At its most minimal, a scoping study may be a relatively rapid exercise to gauge the potential size of the research literature on a topic in order to inform the planning of a systematic review.  But many scoping studies are more complex than this and may require substantial amounts of time. 

Key aims

Scoping studies may seek to identify not only the research that has been conducted, but also what the gaps in that research are, in order to inform the commissioning of future research. 

There may be engagement with researchers, practitioners and policymakers through mechanisms such as workshops, in order to determine what the gaps are and which should be priorities for further research, and to generate new networks of researchers.

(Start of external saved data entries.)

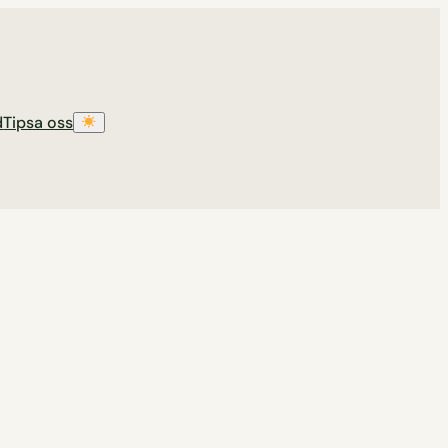
d
Tipsa oss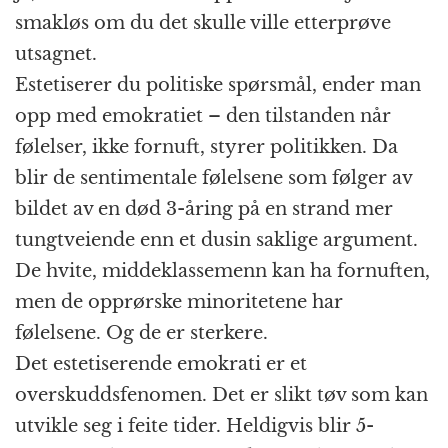
smakløs om du det skulle ville etterprøve
utsagnet.
Estetiserer du politiske spørsmål, ender man
opp med emokratiet – den tilstanden når
følelser, ikke fornuft, styrer politikken. Da
blir de sentimentale følelsene som følger av
bildet av en død 3-åring på en strand mer
tungtveiende enn et dusin saklige argument.
De hvite, middeklassemenn kan ha fornuften,
men de opprørske minoritetene har
følelsene. Og de er sterkere.
Det estetiserende emokrati er et
overskuddsfenomen. Det er slikt tøv som kan
utvikle seg i feite tider. Heldigvis blir 5-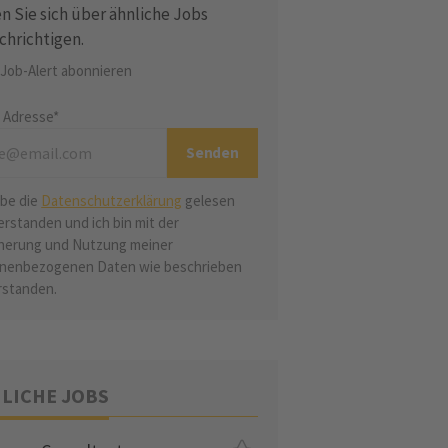
n Sie sich über ähnliche Jobs
chrichtigen.
 Job-Alert abonnieren
l Adresse*
abe die
Datenschutzerklärung
gelesen
erstanden und ich bin mit der
herung und Nutzung meiner
nenbezogenen Daten wie beschrieben
rstanden.
LICHE JOBS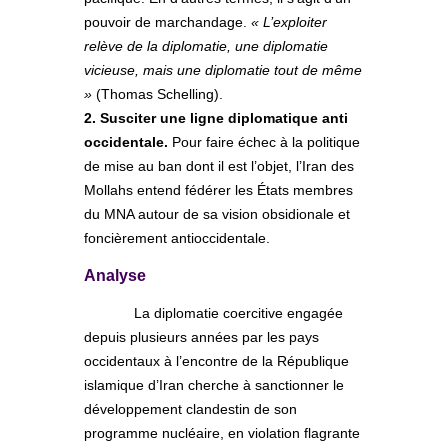
pouvoir de marchandage.
« L’exploiter
relève de la diplomatie, une diplomatie
vicieuse, mais une diplomatie tout de même
»
(Thomas Schelling).
2. Susciter une ligne diplomatique anti
occidentale.
Pour faire échec à la politique
de mise au ban dont il est l’objet, l’Iran des
Mollahs entend fédérer les États membres
du MNA autour de sa vision obsidionale et
foncièrement antioccidentale.
Analyse
La diplomatie coercitive engagée
depuis plusieurs années par les pays
occidentaux à l’encontre de la République
islamique d’Iran cherche à sanctionner le
développement clandestin de son
programme nucléaire, en violation flagrante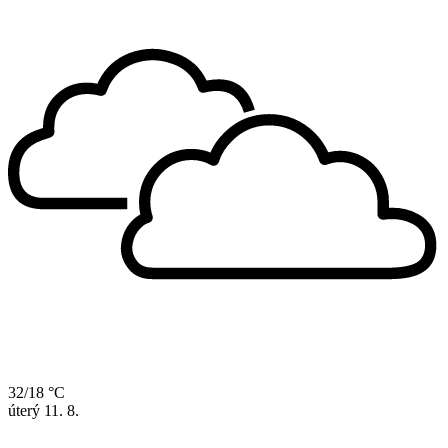
32/18 °C
úterý
11. 8.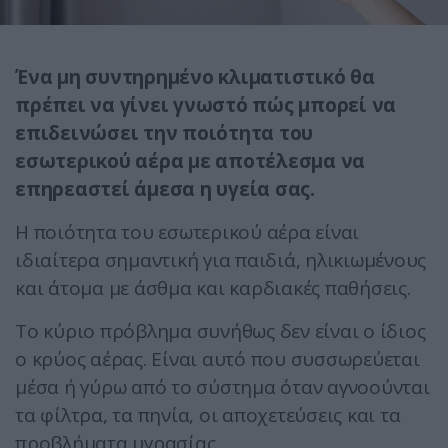
Ένα μη συντηρημένο κλιματιστικό θα
πρέπει να γίνει γνωστό πώς μπορεί να
επιδεινώσει την ποιότητα του
εσωτερικού αέρα με αποτέλεσμα να
επηρεαστεί άμεσα η υγεία σας.
Η ποιότητα του εσωτερικού αέρα είναι
ιδιαίτερα σημαντική για παιδιά, ηλικιωμένους
και άτομα με άσθμα και καρδιακές παθήσεις.
Το κύριο πρόβλημα συνήθως δεν είναι ο ίδιος
ο κρύος αέρας. Είναι αυτό που συσσωρεύεται
μέσα ή γύρω από το σύστημα όταν αγνοούνται
τα φίλτρα, τα πηνία, οι αποχετεύσεις και τα
προβλήματα υγρασίας.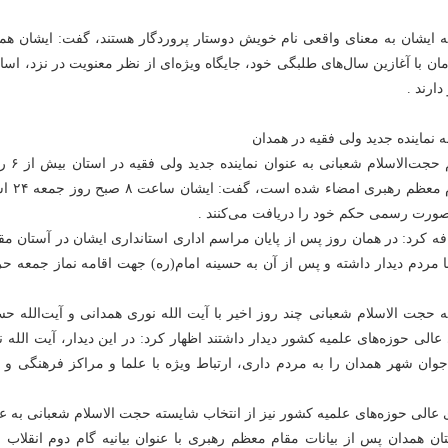
ینکه ایشان به معنای واقعی نام خویش دوستار پروردگار هستند، گفت: ایشان هم
مزمان با آغازین سال‌های طلبگی خود، جایگاه ویژه‌ای از نظر معنویت در نزد، اسات
ارند .
 نماینده جدید ولی فقیه در همدان
وی با بیان اینکه حکم حجت‌الا
است که توسط مقام معظم رهبری
 صورت رسمی حکم خود را دریافت می‌کنند .
 کرد: در همان روز پس از پایان مراسم اداری استانداری ایشان در آستان م
 با مردم دیدار داشته و پس از آن به حسینه امام(ره) جهت اقامه نماز جمعه 
نکه حجت الاسلام شعبانی چند روز اخیر با آیت الله نوری همدانی و آیت‌الله ح
الی حوزه‌های علمیه کشور دیدار داشتند اظهار کرد: در این دیدار، آیت الله 
وان شهر همدان را به مردم داری، ارتباط ویژه با علما و مراکز فرهنگی و د
عالی حوزه‌های علمیه کشور نیز از انتخاب شایسته حجت الاسلام شعبانی به ع
تان همدان پس از بیانات مقام معظم رهبری با عنوان بیانیه گام دوم انقلاب ا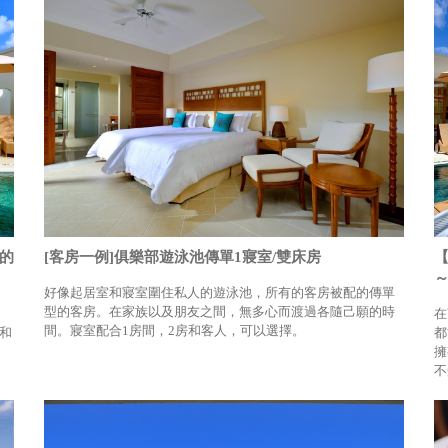
的
[客房一例]俱樂部遊泳池傳單1寢室/雙床房
～
好像起居室和寢室圍住私人的遊泳池，所有的客房被配的傳單
型的客房。在家族以及朋友之間，無多心而渡過各隨己願的時
在
間。寢室配合1房間，2房和客人，可以選擇。
和
都
擁
不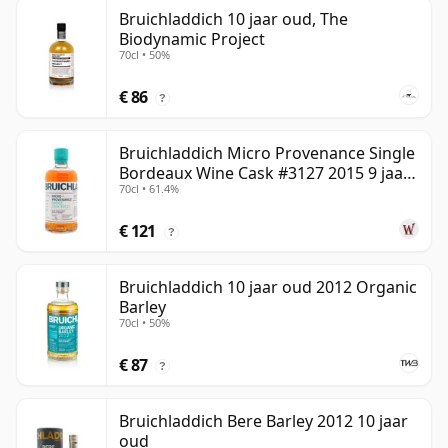
Bruichladdich 10 jaar oud, The
Biodynamic Project
70cl • 50%
€ 86
?
Bruichladdich Micro Provenance Single
Bordeaux Wine Cask #3127 2015 9 jaar
70cl • 61.4%
oud
€ 121
?
Bruichladdich 10 jaar oud 2012 Organic
Barley
70cl • 50%
€ 87
?
Bruichladdich Bere Barley 2012 10 jaar
oud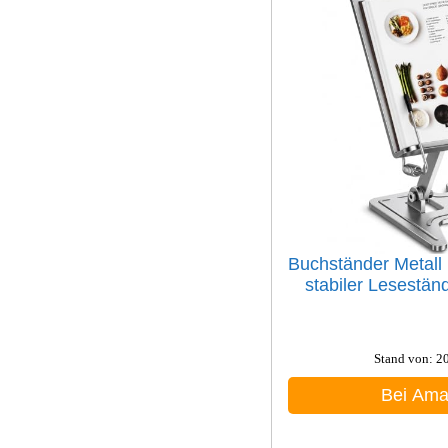
Buchständer Metall h
stabiler Leseständ
Stand von: 2
Bei Am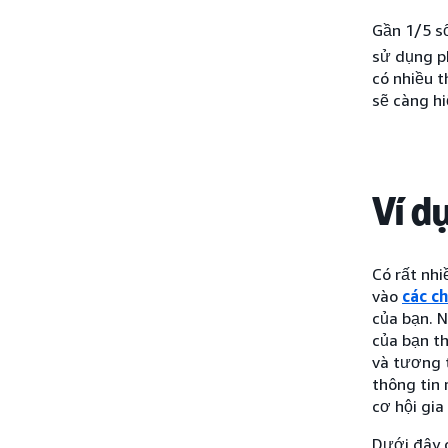
Gần 1/5 số
sử dụng p
có nhiều t
sẽ càng h
Ví d
Có rất nhi
vào
các ch
của bạn. N
của bạn th
và tương t
thông tin 
cơ hội gia
Dưới đây c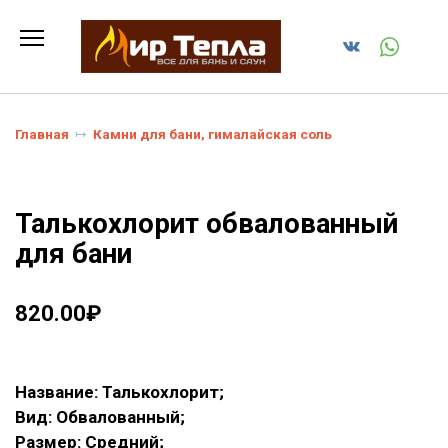
Перейти
к
содержанию
Главная
Камни для бани, гималайская соль
Талькохлорит обвалованный
для бани
820.00
₽
Название: Талькохлорит;
Вид: Обвалованный;
Размер: Средний;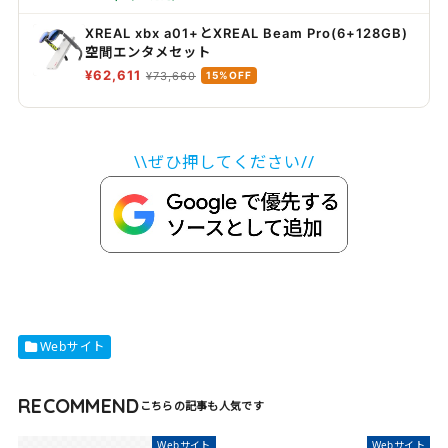
XREAL xbx a01+とXREAL Beam Pro(6+128GB)
空間エンタメセット
¥62,611
¥73,660
15%OFF
\\ぜひ押してください//
Webサイト
RECOMMEND
Webサイト
Webサイト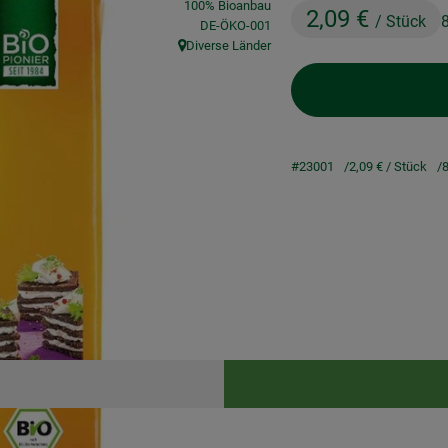
100% Bioanbau
2,09 €
/ Stück
, Kontrollstelle:
DE-ÖKO-001
Diverse Länder
, Herkunft:
#23001
2,09 €
/ Stück
8
Rezepte
keine passenden Rezepte gefunden.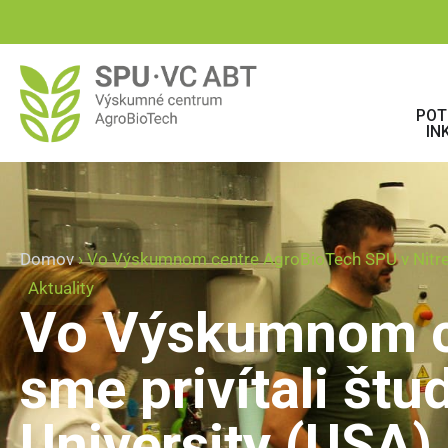
POT
IN
Domov
›
Vo Výskumnom centre AgroBioTech SPU v Nitre sm
Aktuality
Vo Výskumnom ce
sme privítali štu
University (USA)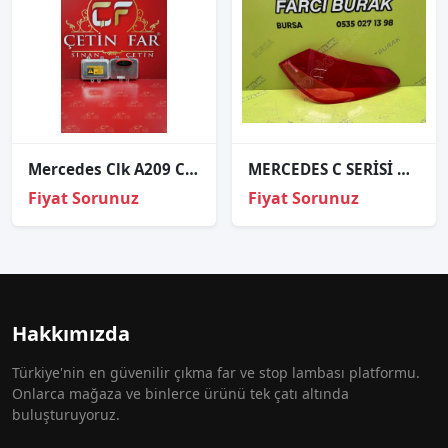
Mercedes Clk A209 C209 Xeno Far Beyni
MERCEDES C SERİSİ W206 SAĞ STOP CAMI SIFIR
Fiyat Sorunuz
Fiyat Sorunuz
Hakkımızda
Türkiye'nin en güvenilir çıkma far ve stop lambası platformu.
Onlarca mağaza ve binlerce ürünü tek çatı altında
buluşturuyoruz.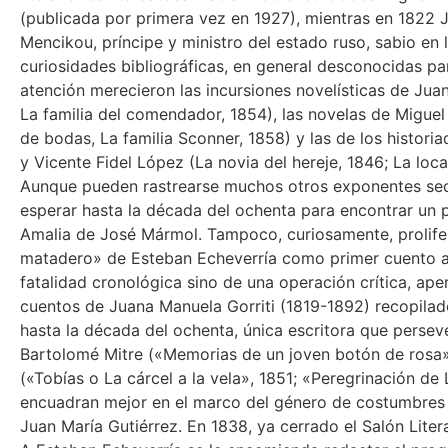
(publicada por primera vez en 1927), mientras en 1822 
Mencikou, príncipe y ministro del estado ruso, sabio en 
curiosidades bibliográficas, en general desconocidas pa
atención merecieron las incursiones novelísticas de Juan
La familia del comendador, 1854), las novelas de Migue
de bodas, La familia Sconner, 1858) y las de los histori
y Vicente Fidel López (La novia del hereje, 1846; La loca
Aunque pueden rastrearse muchos otros exponentes sec
esperar hasta la década del ochenta para encontrar un pr
Amalia de José Mármol. Tampoco, curiosamente, prolifera
matadero» de Esteban Echeverría como primer cuento a
fatalidad cronológica sino de una operación crítica, ape
cuentos de Juana Manuela Gorriti (1819-1892) recopilad
hasta la década del ochenta, única escritora que persev
Bartolomé Mitre («Memorias de un joven botón de rosa»,
(«Tobías o La cárcel a la vela», 1851; «Peregrinación de 
encuadran mejor en el marco del género de costumbre
Juan María Gutiérrez. En 1838, ya cerrado el Salón Lite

Researchers at Manchester who have conducted scoping studies

Examples of scoping studies

This study used a range of methods, including a literature review, researcher survey, case studies of major incidents, analysis of debriefs of smaller incidents, interviews and a prioritisation workshop to survey current research and best practice in emergency planning in healthcare and suggest priorities for future research.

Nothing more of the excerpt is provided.